I am modeling a continuous regression/forecasting problem for very right-skewed data. I've been using ElasticNet and Huber regression with quite a bit of success, and have recently moved into using XGBoost to see if it'll provide any additional value. The dimensions of my training matrix is 60,000 rows by 500 columns.
What I've found is that the much simpler, more interpretable ElasticNet/Huber regression models very often outperform any XGBoost model I've built. The only way I can get XGBoost to compete is by using a ton of different forms of regularization.

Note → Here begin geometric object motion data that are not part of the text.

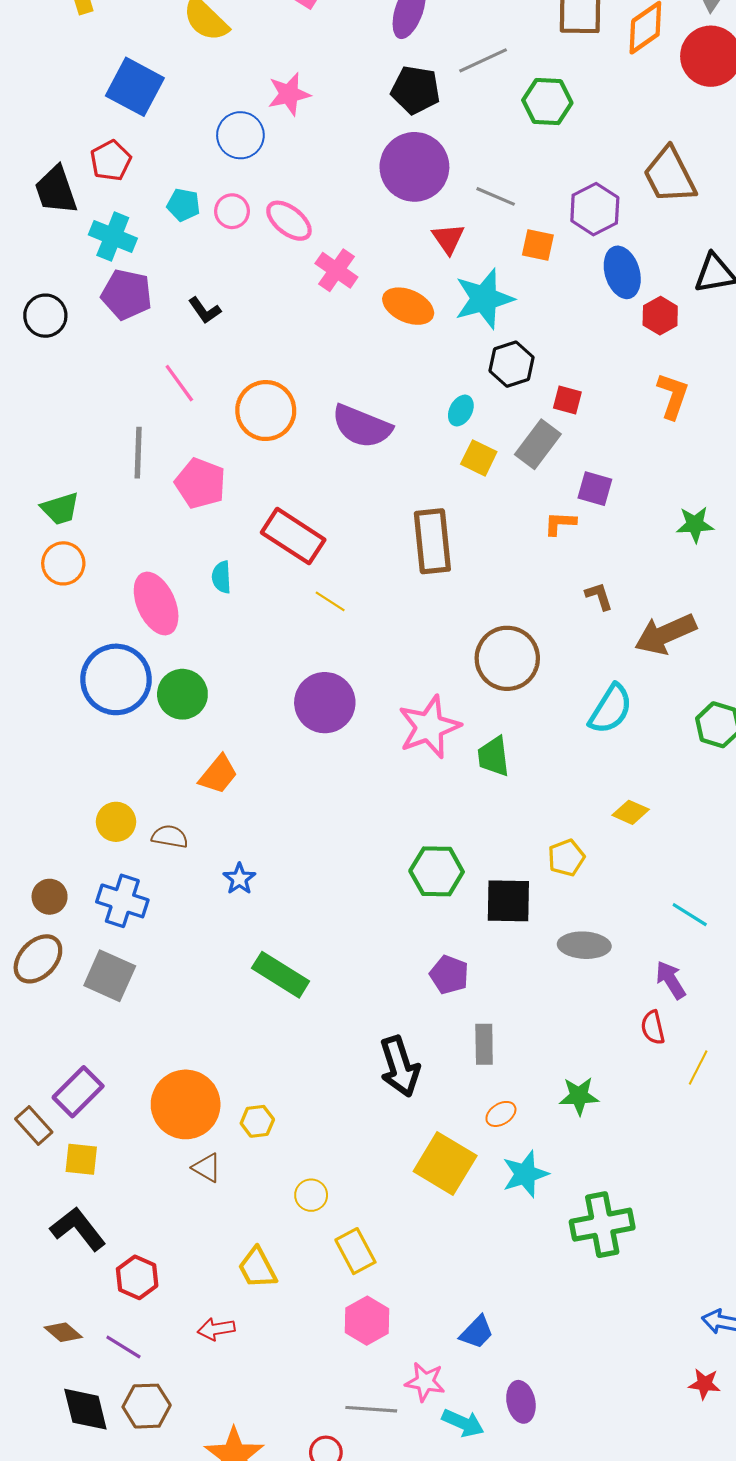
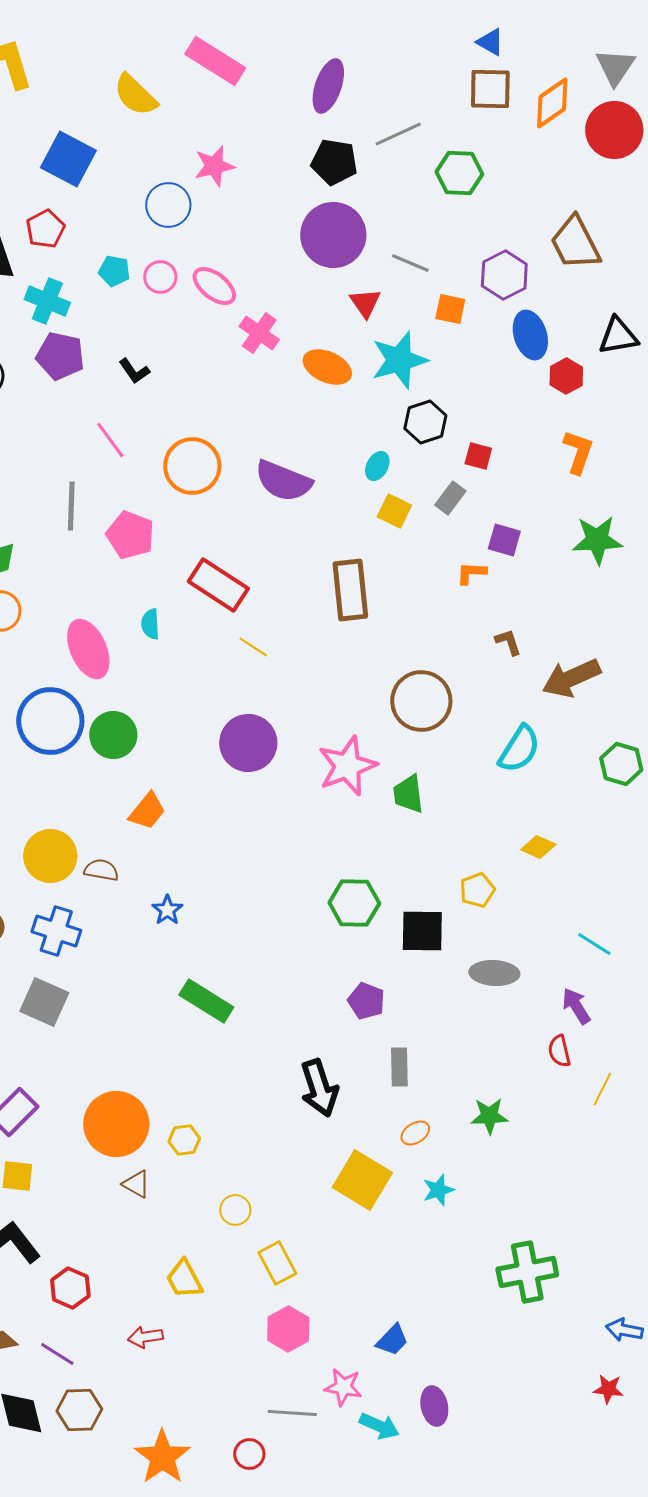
gray rectangle: (538, 444) -> (450, 498), size x0.7
green star: (695, 524) -> (597, 540), moved, size x1.4
yellow circle: (116, 822) -> (50, 856), size x1.4
cyan star: (525, 1174) -> (438, 1190), size x0.7
green cross: (602, 1225) -> (527, 1272), moved

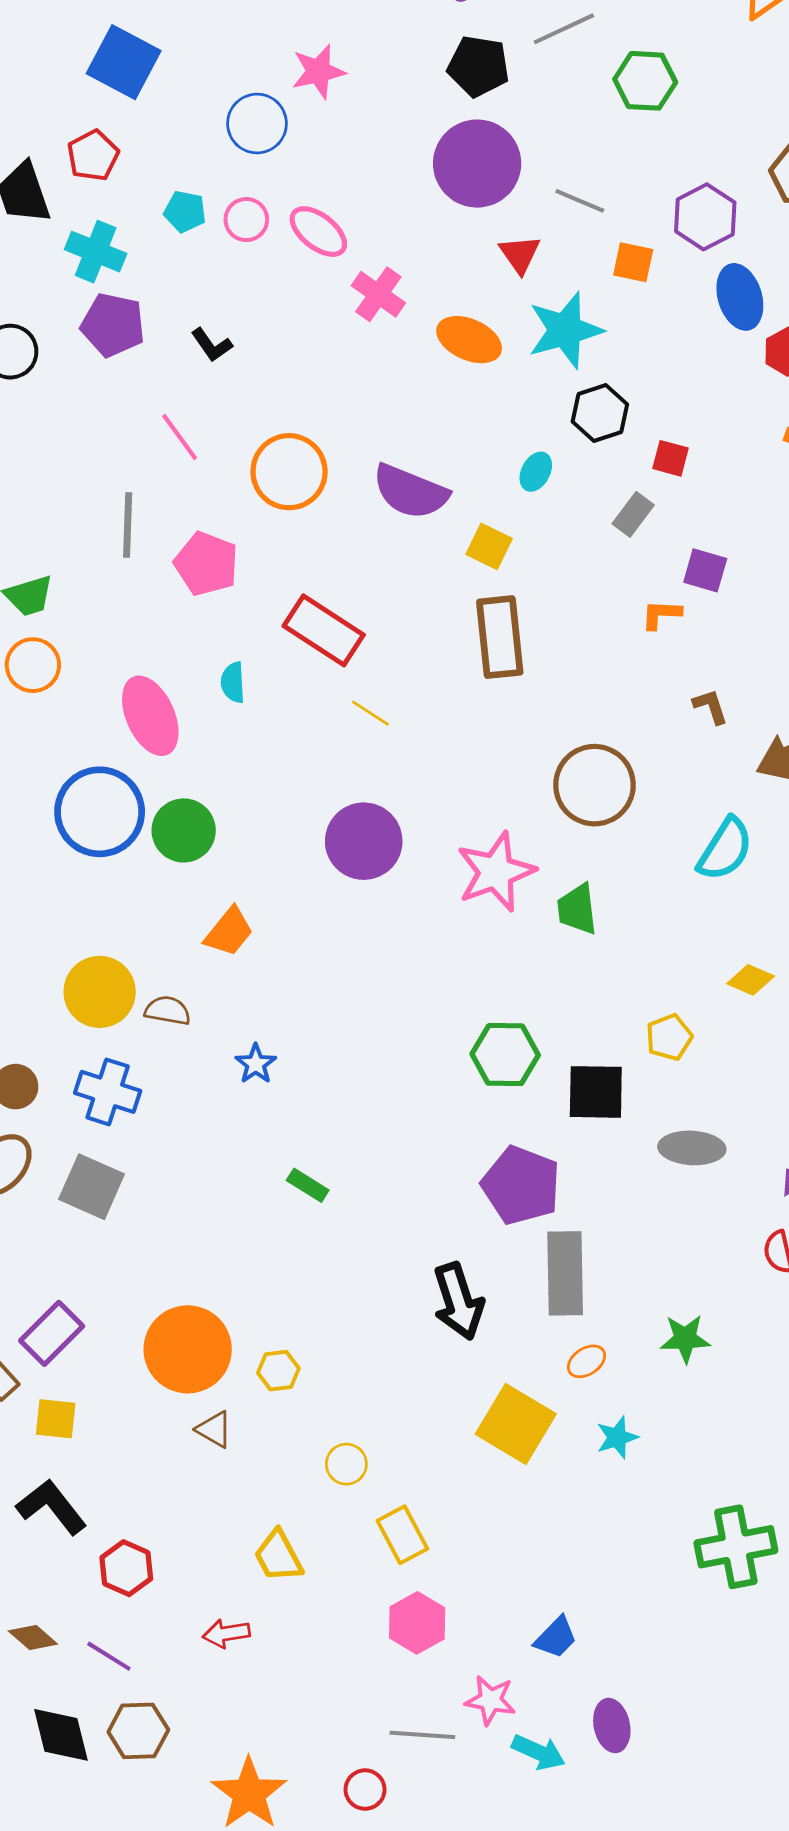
yellow square: (394, 511) -> (489, 546), moved
green rectangle: (206, 1001) -> (308, 1185), size x0.6
purple pentagon: (366, 1001) -> (521, 1185), size x1.6
gray rectangle: (399, 1067) -> (565, 1273), size x1.6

In particular: the most performant XGBoost models have had
reg_lambda parameters in the [10-150] range;
gamma in the
[25, 100] range,
subsample of 0.5,
colsample_by_tree of 0.5, and shallow
max_depths, e.g. 3/4/5, with around 150
From what I've gathered in various tutorials online,
gamma values over 10 or 20 seem to be very high, although I completely acknowledge that statement could be very dependent on the characteristics of the dataset being used.
For this super-regularized model, the predictions and feature importances make sense from an intuitive perspective.
I guess I'm just looking for some input – is it insane that I have such high regularization parameters, or am I more justified than once thought in these high values, since the proof seems to be in the pudding with the model's predictive power/generalizability and important features?